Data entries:

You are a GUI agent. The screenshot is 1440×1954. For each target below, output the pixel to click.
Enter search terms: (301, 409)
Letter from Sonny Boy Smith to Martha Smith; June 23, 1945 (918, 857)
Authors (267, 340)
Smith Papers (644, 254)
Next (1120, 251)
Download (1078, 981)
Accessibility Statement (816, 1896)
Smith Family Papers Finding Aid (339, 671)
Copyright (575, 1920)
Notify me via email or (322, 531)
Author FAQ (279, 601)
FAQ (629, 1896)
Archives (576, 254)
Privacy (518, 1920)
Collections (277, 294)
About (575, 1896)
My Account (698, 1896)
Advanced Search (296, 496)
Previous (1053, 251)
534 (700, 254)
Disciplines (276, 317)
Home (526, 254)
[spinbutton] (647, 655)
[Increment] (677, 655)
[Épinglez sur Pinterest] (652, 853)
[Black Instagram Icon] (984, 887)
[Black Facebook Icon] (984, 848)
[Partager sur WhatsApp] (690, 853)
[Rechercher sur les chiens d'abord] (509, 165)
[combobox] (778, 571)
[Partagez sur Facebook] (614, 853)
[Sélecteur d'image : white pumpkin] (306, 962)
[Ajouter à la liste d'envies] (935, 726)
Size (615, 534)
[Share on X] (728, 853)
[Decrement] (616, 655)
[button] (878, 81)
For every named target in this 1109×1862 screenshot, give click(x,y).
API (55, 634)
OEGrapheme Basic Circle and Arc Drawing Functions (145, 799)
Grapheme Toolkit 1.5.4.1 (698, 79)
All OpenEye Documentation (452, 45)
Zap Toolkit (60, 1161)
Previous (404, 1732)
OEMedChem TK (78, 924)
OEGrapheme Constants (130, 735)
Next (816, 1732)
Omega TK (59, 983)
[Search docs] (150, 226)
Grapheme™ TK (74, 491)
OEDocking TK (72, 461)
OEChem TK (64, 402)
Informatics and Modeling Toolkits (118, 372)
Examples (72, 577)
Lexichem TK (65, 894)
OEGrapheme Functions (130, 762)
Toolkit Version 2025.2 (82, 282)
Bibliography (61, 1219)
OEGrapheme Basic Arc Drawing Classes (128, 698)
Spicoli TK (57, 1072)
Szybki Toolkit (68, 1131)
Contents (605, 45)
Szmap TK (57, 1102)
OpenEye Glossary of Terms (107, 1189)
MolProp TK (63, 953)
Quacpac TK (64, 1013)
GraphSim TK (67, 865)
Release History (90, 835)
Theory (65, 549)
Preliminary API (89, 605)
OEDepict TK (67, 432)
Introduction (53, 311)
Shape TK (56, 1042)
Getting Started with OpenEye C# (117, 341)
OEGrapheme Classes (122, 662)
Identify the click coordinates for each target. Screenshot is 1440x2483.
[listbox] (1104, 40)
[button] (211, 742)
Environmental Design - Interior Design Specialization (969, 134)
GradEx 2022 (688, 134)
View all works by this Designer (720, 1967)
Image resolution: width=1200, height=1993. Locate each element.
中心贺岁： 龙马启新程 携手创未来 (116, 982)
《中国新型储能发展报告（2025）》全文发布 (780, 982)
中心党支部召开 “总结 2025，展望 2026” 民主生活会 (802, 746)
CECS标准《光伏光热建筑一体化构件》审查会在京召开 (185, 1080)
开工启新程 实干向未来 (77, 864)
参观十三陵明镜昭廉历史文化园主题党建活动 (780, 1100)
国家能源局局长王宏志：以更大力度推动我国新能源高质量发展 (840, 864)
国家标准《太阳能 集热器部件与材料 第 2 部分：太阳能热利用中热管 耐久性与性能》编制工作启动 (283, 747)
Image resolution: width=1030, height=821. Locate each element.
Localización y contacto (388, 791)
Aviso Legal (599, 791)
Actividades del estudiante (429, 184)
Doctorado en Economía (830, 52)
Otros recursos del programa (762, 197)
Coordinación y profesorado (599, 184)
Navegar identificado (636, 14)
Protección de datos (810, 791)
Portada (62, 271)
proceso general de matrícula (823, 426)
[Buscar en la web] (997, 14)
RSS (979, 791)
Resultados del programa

» **Problem**
Reproduce, word for word and in full, only the lines above that start at the line with "Authors (267, 340)" and run through the line with "[Increment] (677, 655)", both ends included.

» **Response box**
Authors (267, 340)
Smith Papers (644, 254)
Next (1120, 251)
Download (1078, 981)
Accessibility Statement (816, 1896)
Smith Family Papers Finding Aid (339, 671)
Copyright (575, 1920)
Notify me via email or (322, 531)
Author FAQ (279, 601)
FAQ (629, 1896)
Archives (576, 254)
Privacy (518, 1920)
Collections (277, 294)
About (575, 1896)
My Account (698, 1896)
Advanced Search (296, 496)
Previous (1053, 251)
534 (700, 254)
Disciplines (276, 317)
Home (526, 254)
[spinbutton] (647, 655)
[Increment] (677, 655)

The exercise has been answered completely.